BP was measured using an Omron 715IT (Omron Corp., Tokyo, Japan) according to British Hypertension Society guidelines [39]. Seated BP readings were taken in triplicate every 15 min for 1 h using a validated semiautomated oscillometric machine (Omron 715IT; Omron Corp.). The second and third readings at each time point were averaged to determine mean clinic BP and heart rate (HR) and then these readings over the 1-h period were averaged to provide a clinic BP and HR reading. Both the operator and the volunteer were blind to these measurements.

Home BP

Volunteers were instructed during screening on the correct use of the Omron 715IT machine and were provided with a machine and appropriately sized cuff to perform home measurements in triplicate at the same time daily. The second and third readings at each time point were averaged to determine the daily mean home BP and HR.

ABPM

Twenty-four-hour ABPM was performed using a Spacelabs 90207 machine (Spacelabs Healthcare Ltd., Issaquah, WA, USA). The following protocol for measurements was used: 0700–2300 hours—one reading every 20 min; 2300–0700 hours—one reading every 1 h.
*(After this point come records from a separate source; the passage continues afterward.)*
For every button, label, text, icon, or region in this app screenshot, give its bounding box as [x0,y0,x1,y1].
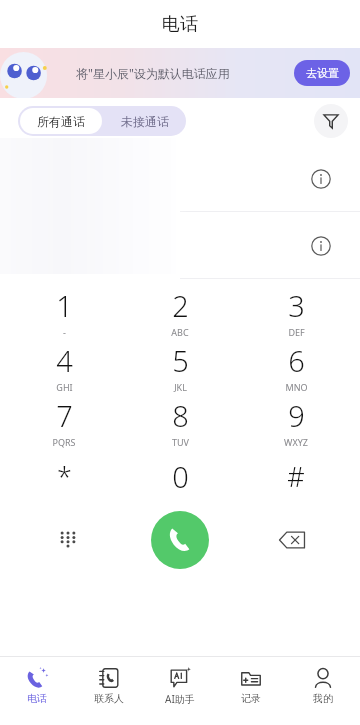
staticText: 8 [172,396,189,435]
button[interactable]: 2 [128,284,232,339]
staticText: 0 [172,457,189,496]
staticText: 我的 [313,692,333,705]
button[interactable]: 7 [12,394,116,449]
button[interactable]: 3 [244,284,348,339]
button[interactable]: 记录 [217,657,285,715]
staticText: - [63,326,66,338]
button[interactable]: Backspace [270,518,314,562]
button[interactable]: 1 [12,284,116,339]
button[interactable]: Call details [0,213,360,279]
button[interactable]: Hide keypad [48,520,88,560]
staticText: 将"星小辰"设为默认电话应用 [76,65,230,81]
staticText: GHI [56,381,73,393]
button[interactable]: 0 [128,449,232,503]
staticText: 1 [56,286,73,325]
button[interactable]: 联系人 [75,657,143,715]
staticText: TUV [172,436,189,448]
staticText: 2 [172,286,189,325]
button[interactable]: 9 [244,394,348,449]
staticText: 去设置 [306,66,339,80]
button[interactable]: 5 [128,339,232,394]
button[interactable]: * [12,449,116,503]
staticText: PQRS [52,436,76,448]
staticText: 9 [288,396,305,435]
button[interactable]: Filter [314,104,348,138]
button[interactable]: 未接通话 [104,108,186,134]
button[interactable]: 我的 [289,657,357,715]
button[interactable]: 去设置 [294,60,350,86]
staticText: DEF [288,326,305,338]
button[interactable]: Call details [0,146,360,212]
staticText: 记录 [241,692,261,705]
staticText: JKL [174,381,187,393]
staticText: 所有通话 [37,114,85,129]
button[interactable]: # [244,449,348,503]
button[interactable]: 4 [12,339,116,394]
staticText: 联系人 [94,692,124,705]
button[interactable]: 所有通话 [20,108,102,134]
staticText: 7 [56,396,73,435]
staticText: 未接通话 [121,114,169,129]
staticText: 电话 [27,692,47,705]
button[interactable]: 6 [244,339,348,394]
staticText: WXYZ [284,436,308,448]
button[interactable]: 8 [128,394,232,449]
staticText: AI助手 [165,692,195,706]
staticText: 5 [172,341,189,380]
staticText: MNO [285,381,308,393]
staticText: 6 [288,341,305,380]
staticText: * [57,458,72,495]
staticText: ABC [171,326,189,338]
button[interactable]: Call [151,511,209,569]
button[interactable]: Call details [308,166,334,192]
button[interactable]: 电话 [3,657,71,715]
button[interactable]: AI助手 [146,657,214,715]
staticText: 4 [56,341,73,380]
button[interactable]: Call details [308,233,334,259]
staticText: 电话 [162,13,198,36]
button[interactable]: 将"星小辰"设为默认电话应用 [0,48,360,98]
staticText: # [287,458,305,495]
staticText: 3 [288,286,305,325]
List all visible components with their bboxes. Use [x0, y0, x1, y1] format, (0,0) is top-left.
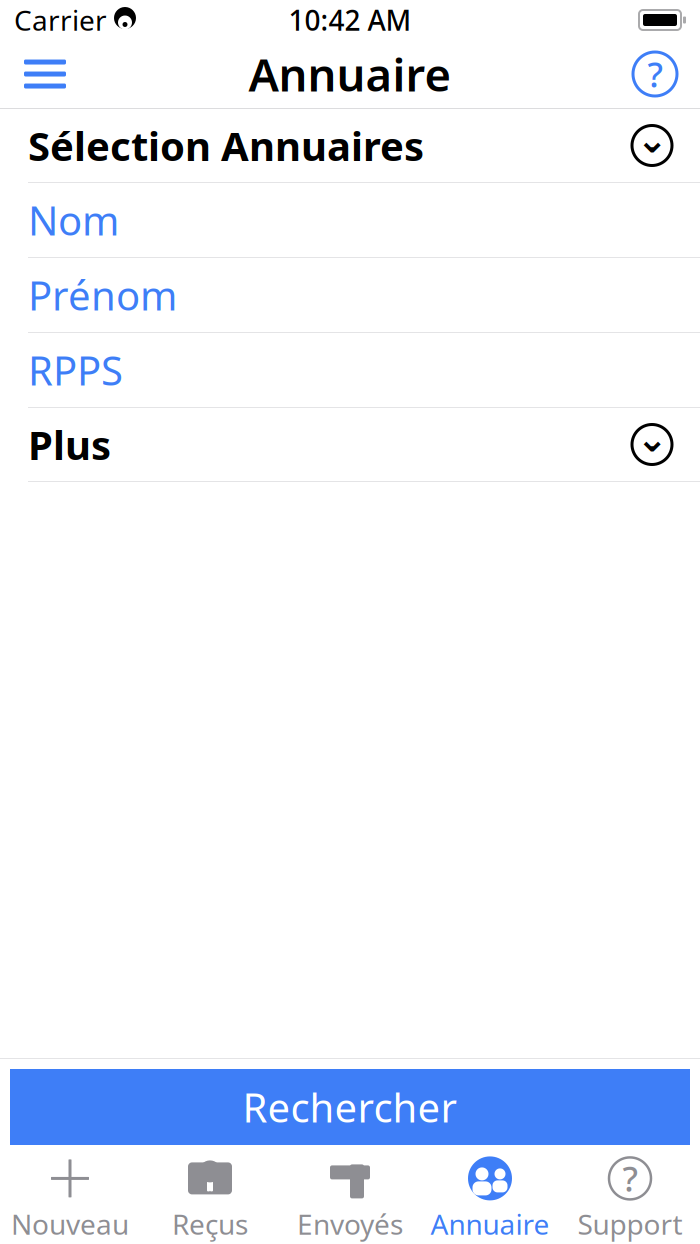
staticText: Annuaire [430, 1205, 550, 1243]
button[interactable]: Aide [620, 43, 690, 105]
button[interactable]: Sélection Annuaires [0, 109, 700, 183]
staticText: ⌄ [636, 417, 668, 460]
staticText: Carrier [14, 1, 107, 39]
staticText: ? [648, 51, 662, 97]
button[interactable]: Menu [10, 43, 80, 105]
staticText: Annuaire [248, 44, 452, 104]
staticText: Prénom [28, 268, 177, 322]
staticText: Sélection Annuaires [28, 119, 424, 172]
staticText: ⌄ [636, 118, 668, 161]
staticText: Nom [28, 193, 119, 246]
button[interactable]: RPPS [0, 333, 700, 408]
staticText: Reçus [172, 1205, 248, 1243]
staticText: RPPS [28, 343, 123, 396]
staticText: Plus [28, 418, 111, 471]
staticText: Envoyés [297, 1205, 403, 1243]
button[interactable]: Reçus [140, 1149, 280, 1244]
button[interactable]: Prénom [0, 258, 700, 333]
staticText: ? [622, 1155, 638, 1201]
button[interactable]: Annuaire [420, 1149, 560, 1244]
button[interactable]: Rechercher [10, 1069, 690, 1145]
button[interactable]: Nouveau [0, 1149, 140, 1244]
staticText: Support [578, 1205, 682, 1243]
staticText: Nouveau [11, 1205, 129, 1243]
button[interactable]: Nom [0, 183, 700, 258]
button[interactable]: ? [560, 1149, 700, 1244]
button[interactable]: Plus [0, 408, 700, 482]
button[interactable]: Envoyés [280, 1149, 420, 1244]
staticText: Rechercher [242, 1080, 458, 1134]
staticText: 10:42 AM [288, 1, 412, 39]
Proprietary software was used to download readings and produce 24-h, daytime (0700–2300 hours) and nighttime (2300–0700 hours) mean BP and HR readings (90256 ABP Report Management System; Spacelabs Healthcare).

Blood sampling

Blood samples were taken directly after clinic BP measurement via standard venipuncture into prechilled lithium–heparin Vacutainers as previously described [24]. Plasma was separated and deproteinated by filtration (centrifugation 14,000 g, 4 °C, 60 min) using Vivaspin 500, 3-kDa filters (Sartorius Biotech, Aubagne, France) and the filtrate stored at −80 °C until analysis by ozone chemiluminescence. In addition, we determined the levels of nitrate and nitrite contamination as a consequence of use of the commercially available blood tubes and ascertained a nitrite contamination of 102.0±10.3 nmol/L and nitrate contamination of 1.7±0.1 μmol/L (n = 20 tubes). These levels of contamination were subtracted from all plasma measures of nitrite and nitrate concentration, respectively.

Urine sampling

Midstream urine samples were collected into sterile containers and an aliquot was stored at −80 °C until analysis at a later date for assessment of nitrate and nitrite concentration by ozone chemiluminescence.

Saliva sampling

Unstimulated, whole saliva samples were collected into sterile Eppendorfs and stored at −80 °C until analysis at a later date for assessment of nitrate and nitrite concentration by ozone chemiluminescence.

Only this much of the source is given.